Collected data
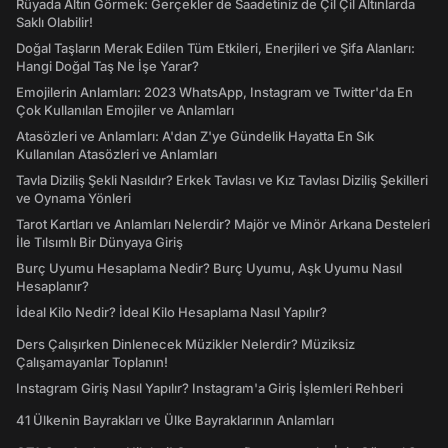
Rüyada Altın Görmek: Gerçekler de Saadetiniz de Çil Çil Altınlarda
Saklı Olabilir!
Doğal Taşların Merak Edilen Tüm Etkileri, Enerjileri ve Şifa Alanları:
Hangi Doğal Taş Ne İşe Yarar?
Emojilerin Anlamları: 2023 WhatsApp, Instagram ve Twitter'da En
Çok Kullanılan Emojiler ve Anlamları
Atasözleri ve Anlamları: A'dan Z'ye Gündelik Hayatta En Sık
Kullanılan Atasözleri ve Anlamları
Tavla Diziliş Şekli Nasıldır? Erkek Tavlası ve Kız Tavlası Diziliş Şekilleri
ve Oynama Yönleri
Tarot Kartları ve Anlamları Nelerdir? Majör ve Minör Arkana Desteleri
İle Tılsımlı Bir Dünyaya Giriş
Burç Uyumu Hesaplama Nedir? Burç Uyumu, Aşk Uyumu Nasıl
Hesaplanır?
İdeal Kilo Nedir? İdeal Kilo Hesaplama Nasıl Yapılır?
Ders Çalışırken Dinlenecek Müzikler Nelerdir? Müziksiz
Çalışamayanlar Toplanın!
Instagram Giriş Nasıl Yapılır? Instagram'a Giriş İşlemleri Rehberi
41 Ülkenin Bayrakları ve Ülke Bayraklarının Anlamları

Your objective:
Print every entry above verbatim but drop the images.

Solution for this exercise:
Rüyada Altın Görmek: Gerçekler de Saadetiniz de Çil Çil Altınlarda
Saklı Olabilir!
Doğal Taşların Merak Edilen Tüm Etkileri, Enerjileri ve Şifa Alanları:
Hangi Doğal Taş Ne İşe Yarar?
Emojilerin Anlamları: 2023 WhatsApp, Instagram ve Twitter'da En
Çok Kullanılan Emojiler ve Anlamları
Atasözleri ve Anlamları: A'dan Z'ye Gündelik Hayatta En Sık
Kullanılan Atasözleri ve Anlamları
Tavla Diziliş Şekli Nasıldır? Erkek Tavlası ve Kız Tavlası Diziliş Şekilleri
ve Oynama Yönleri
Tarot Kartları ve Anlamları Nelerdir? Majör ve Minör Arkana Desteleri
İle Tılsımlı Bir Dünyaya Giriş
Burç Uyumu Hesaplama Nedir? Burç Uyumu, Aşk Uyumu Nasıl
Hesaplanır?
İdeal Kilo Nedir? İdeal Kilo Hesaplama Nasıl Yapılır?
Ders Çalışırken Dinlenecek Müzikler Nelerdir? Müziksiz
Çalışamayanlar Toplanın!
Instagram Giriş Nasıl Yapılır? Instagram'a Giriş İşlemleri Rehberi
41 Ülkenin Bayrakları ve Ülke Bayraklarının Anlamları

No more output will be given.